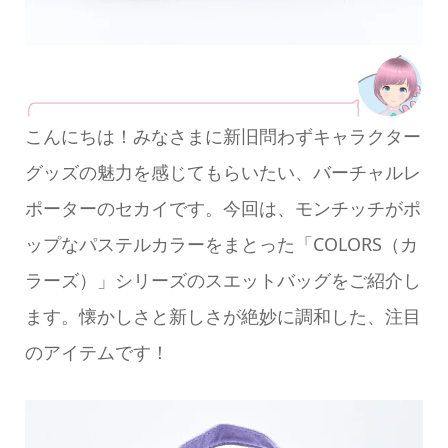
こんにちは！みなさまに新旧問わずキャラクター
グッズの魅力を感じてもらいたい、バーチャルレ
ポーターのセカイです。今回は、モンチッチがポ
ップなパステルカラーをまとった「COLORS（カ
ラーズ）」シリーズのスエットバッグをご紹介し
ます。懐かしさと新しさが絶妙に調和した、注目
のアイテムです！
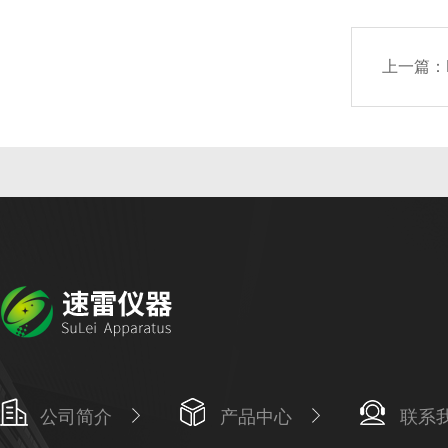
上一篇：
公司简介
产品中心
联系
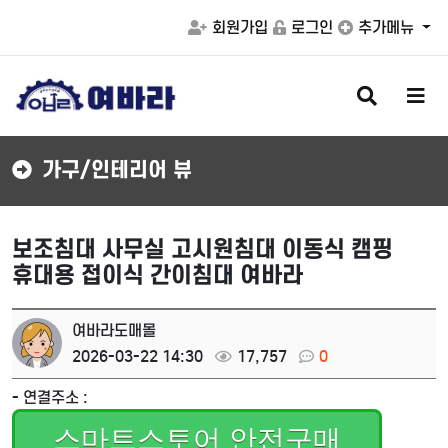
회원가입
로그인
추가메뉴
검
메
색
뉴
버
버
튼
튼
가구/인테리어 뷰
보조침대 사무실 고시원침대 이동식 캠핑
휴대용 접이식 간이침대 여바라
여바라도매몰
2026-03-22 14:30
17,757
0
- 연결주소 :
스마트스토어 안전구매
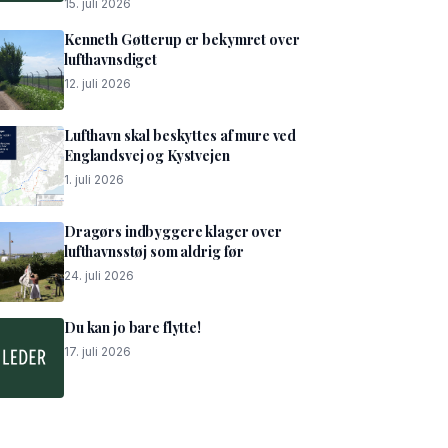
15. juli 2026
Kenneth Gøtterup er bekymret over
lufthavnsdiget
12. juli 2026
Lufthavn skal beskyttes af mure ved
Englandsvej og Kystvejen
1. juli 2026
Dragørs indbyggere klager over
lufthavnsstøj som aldrig før
24. juli 2026
Du kan jo bare flytte!
17. juli 2026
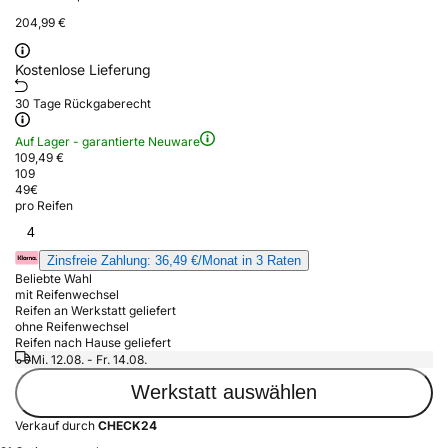
204,99 €
Kostenlose Lieferung
30 Tage Rückgaberecht
Auf Lager - garantierte Neuware
109,49 €
109
49
€
pro Reifen
4
Zinsfreie Zahlung: 36,49 €/Monat in 3 Raten
Beliebte Wahl
mit Reifenwechsel
Reifen an Werkstatt geliefert
ohne Reifenwechsel
Reifen nach Hause geliefert
Mi. 12.08. - Fr. 14.08.
Werkstatt auswählen
Verkauf durch
CHECK24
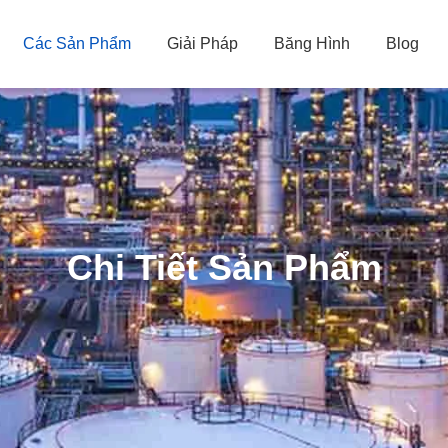
Các Sản Phẩm
Giải Pháp
Băng Hình
Blog
Chi Tiết Sản Phẩm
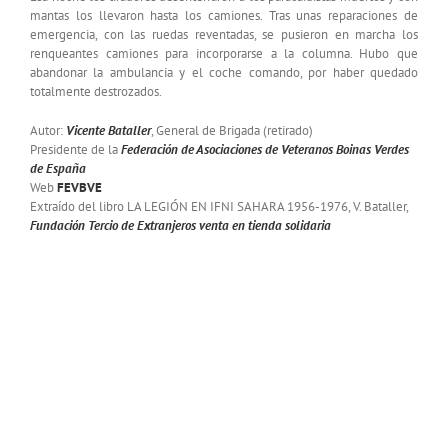
mantas los llevaron hasta los camiones. Tras unas reparaciones de
emergencia, con las ruedas reventadas, se pusieron en marcha los
renqueantes camiones para incorporarse a la columna. Hubo que
abandonar la ambulancia y el coche comando, por haber quedado
totalmente destrozados.
Autor:
Vicente Bataller
, General de Brigada (retirado)
Presidente de la
Federación de Asociaciones de Veteranos Boinas Verdes
de España
Web
FEVBVE
Extraído del libro LA LEGIÓN EN IFNI SAHARA 1956-1976, V. Bataller,
Fundación Tercio de Extranjeros
venta en tienda solidaria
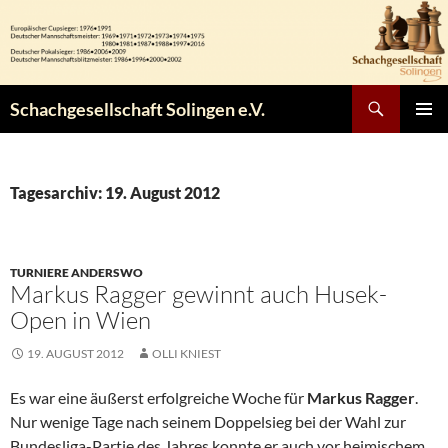
Zum
Inhalt
springen
Suchen
Schachgesellschaft Solingen e.V.
PRIMÄR
MENÜ
Tagesarchiv: 19. August 2012
TURNIERE ANDERSWO
Markus Ragger gewinnt auch Husek-
Open in Wien
19. AUGUST 2012
OLLI KNIEST
Es war eine äußerst erfolgreiche Woche für
Markus Ragger
.
Nur wenige Tage nach seinem Doppelsieg bei der Wahl zur
Bundesliga-Partie des Jahres konnte er auch vor heimischem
##############################
__What you need to do__. Each entry should appear again exactly as written, pictures excluded.

__Your response__.
こんにちは！みなさまに新旧問わずキャラクター
グッズの魅力を感じてもらいたい、バーチャルレ
ポーターのセカイです。今回は、モンチッチがポ
ップなパステルカラーをまとった「COLORS（カ
ラーズ）」シリーズのスエットバッグをご紹介し
ます。懐かしさと新しさが絶妙に調和した、注目
のアイテムです！
上一篇：
公司简介
产品中心
联系
회원가입
로그인
추가메뉴
검
메
색
뉴
버
버
튼
튼
가구/인테리어 뷰
보조침대 사무실 고시원침대 이동식 캠핑
휴대용 접이식 간이침대 여바라
여바라도매몰
2026-03-22 14:30
17,757
0
- 연결주소 :
스마트스토어 안전구매
15. juli 2026
Kenneth Gøtterup er bekymret over
lufthavnsdiget
12. juli 2026
Lufthavn skal beskyttes af mure ved
Englandsvej og Kystvejen
1. juli 2026
Dragørs indbyggere klager over
lufthavnsstøj som aldrig før
24. juli 2026
Du kan jo bare flytte!
17. juli 2026
204,99 €
Kostenlose Lieferung
30 Tage Rückgaberecht
Auf Lager - garantierte Neuware
109,49 €
109
49
€
pro Reifen
4
Zinsfreie Zahlung: 36,49 €/Monat in 3 Raten
Beliebte Wahl
mit Reifenwechsel
Reifen an Werkstatt geliefert
ohne Reifenwechsel
Reifen nach Hause geliefert
Mi. 12.08. - Fr. 14.08.
Werkstatt auswählen
Verkauf durch
CHECK24
Các Sản Phẩm
Giải Pháp
Băng Hình
Blog
Chi Tiết Sản Phẩm
mantas los llevaron hasta los camiones. Tras unas reparaciones de
emergencia, con las ruedas reventadas, se pusieron en marcha los
renqueantes camiones para incorporarse a la columna. Hubo que
abandonar la ambulancia y el coche comando, por haber quedado
totalmente destrozados.
Autor:
Vicente Bataller
, General de Brigada (retirado)
Presidente de la
Federación de Asociaciones de Veteranos Boinas Verdes
de España
Web
FEVBVE
Extraído del libro LA LEGIÓN EN IFNI SAHARA 1956-1976, V. Bataller,
Fundación Tercio de Extranjeros
venta en tienda solidaria
Zum
Inhalt
springen
Suchen
Schachgesellschaft Solingen e.V.
PRIMÄR
MENÜ
Tagesarchiv: 19. August 2012
TURNIERE ANDERSWO
Markus Ragger gewinnt auch Husek-
Open in Wien
19. AUGUST 2012
OLLI KNIEST
Es war eine äußerst erfolgreiche Woche für
Markus Ragger
.
Nur wenige Tage nach seinem Doppelsieg bei der Wahl zur
Bundesliga-Partie des Jahres konnte er auch vor heimischem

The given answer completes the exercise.